You can see that there are arguments buried in these rants, but it’s difficult to address them because there seems to be so much woundedness behind the way in which these statements are delivered. If you’ve personally been called out on social media like this, you will realize that there is no arguing with your nemesis. You are not working at the level of logic. Someone’s got some bitterness to work out and the Vancouver Whitecaps are the canvas on which is it being worked out, with sometimes an unfair step over the line to personal insult.

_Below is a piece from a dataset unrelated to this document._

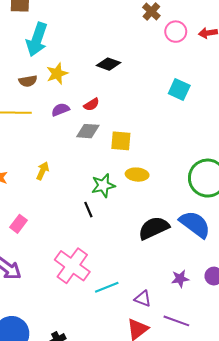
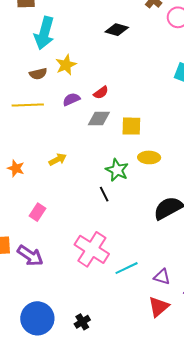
black diamond: (109, 64) -> (117, 30), moved
yellow arrow: (43, 171) -> (58, 159), turned 42
green star: (103, 185) -> (117, 170), turned -30

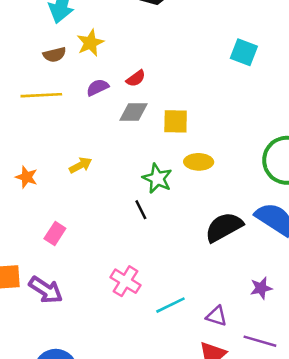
pink cross: (92, 249) -> (125, 281), size x0.7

And actually that’s all fine, because as I said, football is life. What I love about the sport is that it seems unlike so much of our compartmentalized culture. Football is one place where it’s acceptable to bring our full emotional selves into the fray. That’s what leads to great and boisterous support, collective outpouring of joy and love and appreciation for a thing that shouldn’t matter but somehow does anyway. It also leads to the kind of over the top anger and disappointment of the shitlarks: those that take up residence in the perch “above it all” and nevertheless enter the emotional fray. It’s interesting to see who comes out of the woodwork to pile on everybody else when the times are tough. They tend to be silent when things are going well and their sense of entitlement is being served.
When we win, the players acknowledge that we had something to do with it. But when we lose we don’t want our share of the blame. Are we actually all just separated observers from what goes on on the pitch? Are we being just pandered to when we offer great support? Or does the ubiquitous and intangible “support” we offer actually have an effect? And if it does, what is the effect of a bullrushing of negative shitlarking just as the team has begun to shift from a physical to a mental and emotional set of problems? When we say to the team that they need to try harder, are we not also pointing the fingers at ourselves?
When the team sucks it throws up ways in which we suck too, when we can’t accomplish what we want to do and we throw out our anger at the team because we hate the “us” we see in “them.” When they do well we take pride in it and claim a piece of that for ourselves.
This past weekend a small and intrepid group of #CapsOnTour from the Southsiders, Curva Collective and Rain City Brigade made the trip down to Salt Lake City perhaps in defiance of the idea that we weren’t trying hard enough. Does it have an effect? I don’t know but our only job is to support.
That means we showed up all supplied with a bevy of flags that appeared from Zach’s trunk, all grooving to Phil’s blister fingered-drumming, all standing defiant at the RSL fans who were bundled up in toques and jackets while we flung off our shirts and sang “It isn’t cold enough, it isn’t cold enough” to the tune of La donna è mobile. We got a little wave from our talisman Jordan Harvey at the half and a nice acknowledgement at the end from a bunch of the rest.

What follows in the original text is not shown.